Today, the solution for 95% of patients needing bone grafts is found in transplants either from a donor or from a different site within the patient’s own body. With donated bones there is always a risk of rejection, but taking a graft from the patient’s own body is not without limits. This procedure requires two operations and is obviously restricted by the availability of lesser-used bones.

Just 5% of bone grafts make use of artificial material. Best described the work that has been undertaken by teams both in London and Cambridge over the past 20 years to improve the functionality of one of the synthetic solutions – hydroxyapatite (HA). Her team tried to produce bone grafts closer in composition to bone material than pure HA to improve functionality.

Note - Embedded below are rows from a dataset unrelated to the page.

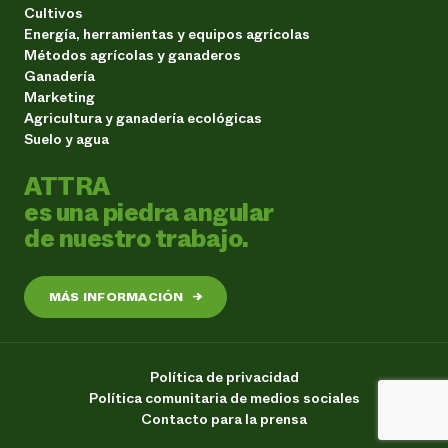
Cultivos
Energía, herramientas y equipos agrícolas
Métodos agrícolas y ganaderos
Ganadería
Marketing
Agricultura y ganadería ecológicas
Suelo y agua
ATTRA
es una piedra angular
de nuestro trabajo.
MÁS INFORMACIÓN
→
Política de privacidad
Política comunitaria de medios sociales
Contacto para la prensa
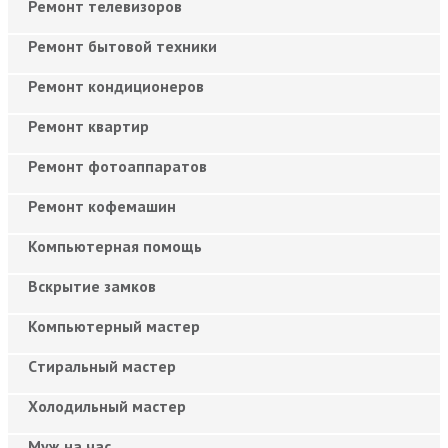
Ремонт телевизоров
Ремонт бытовой техники
Ремонт кондиционеров
Ремонт квартир
Ремонт фотоаппаратов
Ремонт кофемашин
Компьютерная помощь
Вскрытие замков
Компьютерный мастер
Cтиральный мастер
Холодильный мастер
Муж на час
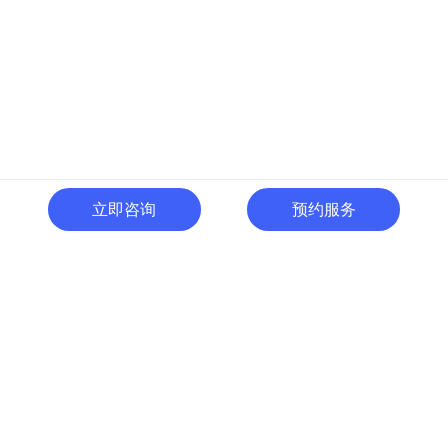
立即咨询
预约服务
400-996-0801
全国热线:
广东省东莞市南城区黄金路
一号天安数码城C1栋505室
切换电脑版
关注微信号
© 广东人啊人网络技术开发有限公司 版权所有
粤ICP备15035054号
粤公网
安备 44190002000737号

The team tried the approach of adding ionic substitutions in the apatite crystal lattice to encourage quicker bone repair, using a silicate substituted calcium phosphate and compared its performance to a pure HA graft. The two substances were used for grafts in a fault in a femur bone and while both performed well, the length of the boundaries in the silicate were significantly different and the silicate substituted material was found to enhance bone repair. Electron microscopy offers some insights into a possible mechanism that might explain the behaviour, but further work is required to understand why the silicate material performed better.

But while this looks promising for the development of bone grafts, patients in need of cartilage repair require an alternative solution. Also at Cambridge, Dr Andrew Lynn began developing a biodegradable scaffold for weakened joints. ‘His idea was to have a material that was cartilage-like at the surface but mineral-like at the bone contact point,’ says Best. The scaffold is made from a mixture of collagen and glycosaminoglycans, the same materials found in human cartilage, and is freeze-dried to create microscopic pores in its surface. These pores allow the top of the implant to be infiltrated by cartilage cells, while the lower area of the implant will be attractive to bone cells.

‘As people live longer, we’re going to have more and more aging bones,’ says Best. ‘Anything we can do to help bone damage will aid the quality of life of these patients.’ These developments may offer some promise.